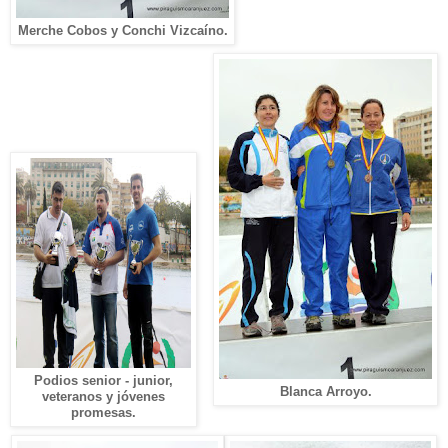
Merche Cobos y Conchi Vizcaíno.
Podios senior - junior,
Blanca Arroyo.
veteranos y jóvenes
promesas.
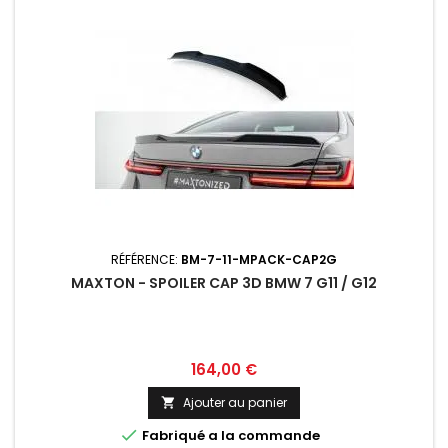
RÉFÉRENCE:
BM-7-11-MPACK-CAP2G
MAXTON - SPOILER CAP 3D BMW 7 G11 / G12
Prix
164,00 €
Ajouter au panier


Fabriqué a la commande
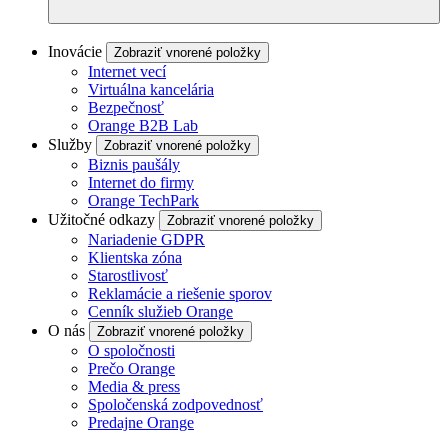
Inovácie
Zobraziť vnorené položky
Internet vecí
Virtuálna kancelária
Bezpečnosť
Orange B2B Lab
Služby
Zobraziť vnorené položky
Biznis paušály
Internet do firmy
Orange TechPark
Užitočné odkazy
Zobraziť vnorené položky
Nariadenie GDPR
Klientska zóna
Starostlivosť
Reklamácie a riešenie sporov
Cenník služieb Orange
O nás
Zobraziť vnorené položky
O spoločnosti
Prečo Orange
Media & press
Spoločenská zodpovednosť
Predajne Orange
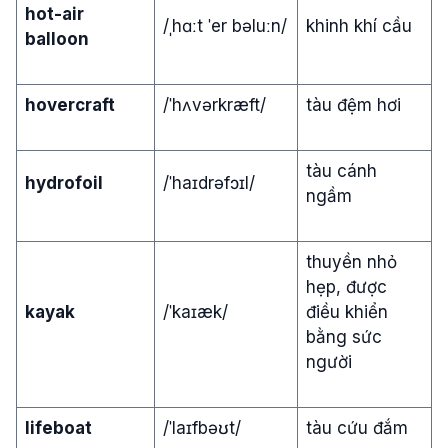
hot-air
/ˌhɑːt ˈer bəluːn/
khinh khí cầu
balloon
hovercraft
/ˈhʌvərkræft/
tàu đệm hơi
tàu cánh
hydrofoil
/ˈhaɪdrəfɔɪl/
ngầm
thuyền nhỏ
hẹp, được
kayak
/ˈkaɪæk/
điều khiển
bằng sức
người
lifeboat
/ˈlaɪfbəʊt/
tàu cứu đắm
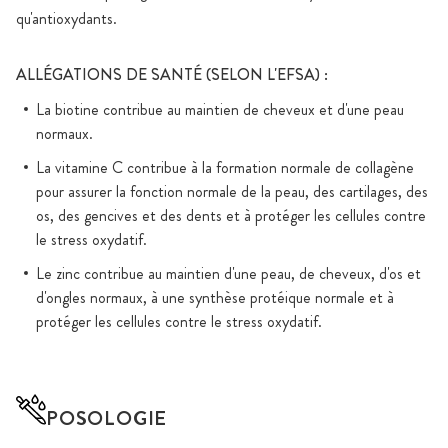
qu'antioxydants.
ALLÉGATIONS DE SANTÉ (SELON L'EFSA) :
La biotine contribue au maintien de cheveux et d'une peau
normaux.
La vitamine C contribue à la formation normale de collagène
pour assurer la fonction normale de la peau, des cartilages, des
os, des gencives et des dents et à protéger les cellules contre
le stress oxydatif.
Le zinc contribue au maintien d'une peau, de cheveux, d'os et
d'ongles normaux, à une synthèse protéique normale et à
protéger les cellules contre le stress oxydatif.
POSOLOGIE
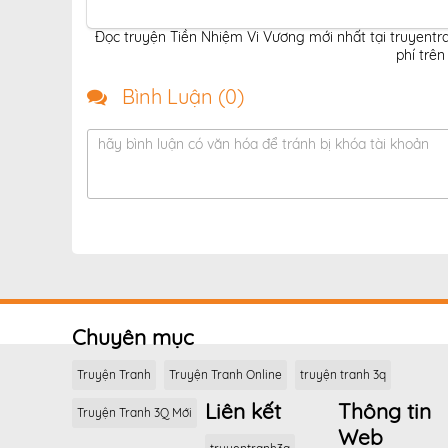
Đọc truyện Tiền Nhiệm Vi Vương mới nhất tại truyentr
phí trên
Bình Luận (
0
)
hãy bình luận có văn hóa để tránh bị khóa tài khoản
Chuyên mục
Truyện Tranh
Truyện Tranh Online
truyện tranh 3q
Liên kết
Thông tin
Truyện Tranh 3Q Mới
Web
* * *
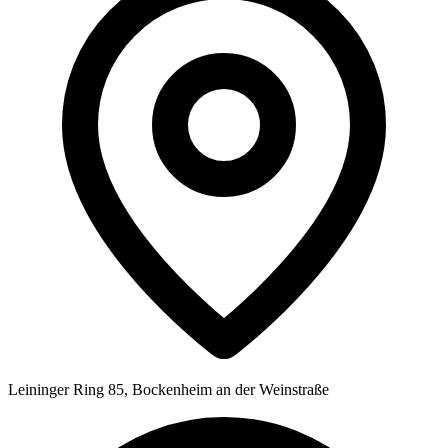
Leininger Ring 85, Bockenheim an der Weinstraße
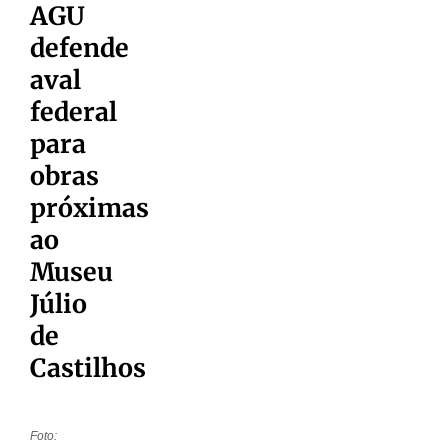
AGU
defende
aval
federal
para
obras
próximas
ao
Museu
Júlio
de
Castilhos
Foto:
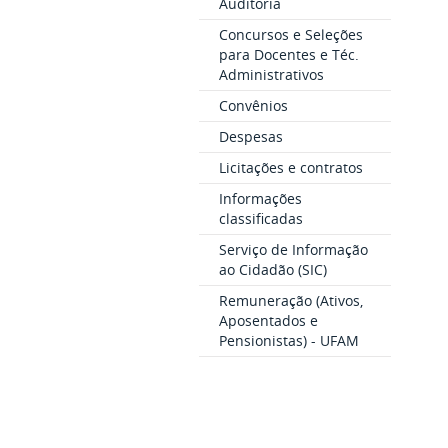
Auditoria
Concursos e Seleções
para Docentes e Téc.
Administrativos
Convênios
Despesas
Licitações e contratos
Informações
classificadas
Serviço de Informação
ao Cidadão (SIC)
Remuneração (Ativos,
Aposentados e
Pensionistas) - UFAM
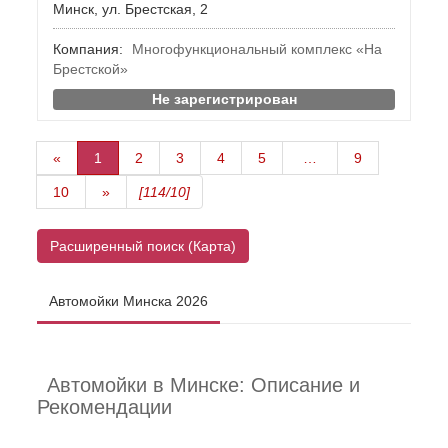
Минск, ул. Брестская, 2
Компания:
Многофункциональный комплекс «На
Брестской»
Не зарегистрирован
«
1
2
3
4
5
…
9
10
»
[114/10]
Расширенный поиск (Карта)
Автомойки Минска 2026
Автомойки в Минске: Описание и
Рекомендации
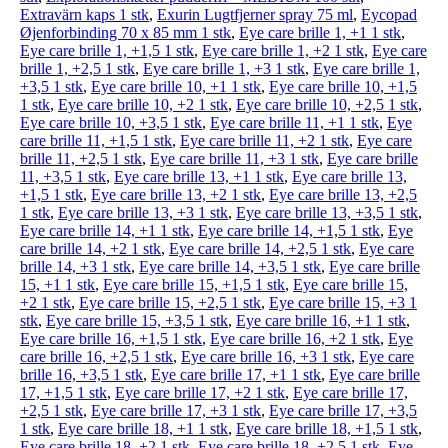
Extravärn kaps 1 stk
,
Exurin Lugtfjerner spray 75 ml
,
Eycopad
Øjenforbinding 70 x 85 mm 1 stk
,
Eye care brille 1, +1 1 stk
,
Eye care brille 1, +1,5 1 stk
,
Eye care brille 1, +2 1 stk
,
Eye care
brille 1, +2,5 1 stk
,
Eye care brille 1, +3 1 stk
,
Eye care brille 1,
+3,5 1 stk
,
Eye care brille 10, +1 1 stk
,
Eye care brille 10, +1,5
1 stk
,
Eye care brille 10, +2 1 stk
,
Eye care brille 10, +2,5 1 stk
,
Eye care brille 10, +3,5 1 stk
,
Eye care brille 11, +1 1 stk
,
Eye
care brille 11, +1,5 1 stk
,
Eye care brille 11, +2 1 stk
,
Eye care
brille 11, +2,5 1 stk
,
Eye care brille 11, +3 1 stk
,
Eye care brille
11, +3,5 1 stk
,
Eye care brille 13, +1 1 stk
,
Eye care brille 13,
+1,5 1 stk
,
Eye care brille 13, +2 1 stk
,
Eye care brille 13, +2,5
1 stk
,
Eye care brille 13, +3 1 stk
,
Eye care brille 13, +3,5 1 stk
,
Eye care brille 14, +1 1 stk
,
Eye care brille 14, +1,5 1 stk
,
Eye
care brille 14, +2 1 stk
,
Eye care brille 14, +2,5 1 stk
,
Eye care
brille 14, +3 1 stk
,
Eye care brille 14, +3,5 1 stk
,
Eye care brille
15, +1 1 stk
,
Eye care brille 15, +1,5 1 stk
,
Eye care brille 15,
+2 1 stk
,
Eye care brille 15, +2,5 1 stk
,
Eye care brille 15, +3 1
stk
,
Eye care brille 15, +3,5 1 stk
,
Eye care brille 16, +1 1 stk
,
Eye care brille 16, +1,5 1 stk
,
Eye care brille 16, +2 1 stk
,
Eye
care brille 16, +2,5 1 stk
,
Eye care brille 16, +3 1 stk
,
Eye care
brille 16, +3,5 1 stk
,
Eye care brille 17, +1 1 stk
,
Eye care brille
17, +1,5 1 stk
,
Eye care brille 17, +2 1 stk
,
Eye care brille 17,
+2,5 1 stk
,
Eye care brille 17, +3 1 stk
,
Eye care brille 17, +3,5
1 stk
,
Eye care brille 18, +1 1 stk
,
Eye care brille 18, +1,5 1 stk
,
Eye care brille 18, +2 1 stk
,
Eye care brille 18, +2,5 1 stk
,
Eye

▶ **What is being asked**
Among the lines of the data, identify those with the word "peau". Copy each of them.

▶ **Answer section**
La biotine contribue au maintien de cheveux et d'une peau
pour assurer la fonction normale de la peau, des cartilages, des
Le zinc contribue au maintien d'une peau, de cheveux, d'os et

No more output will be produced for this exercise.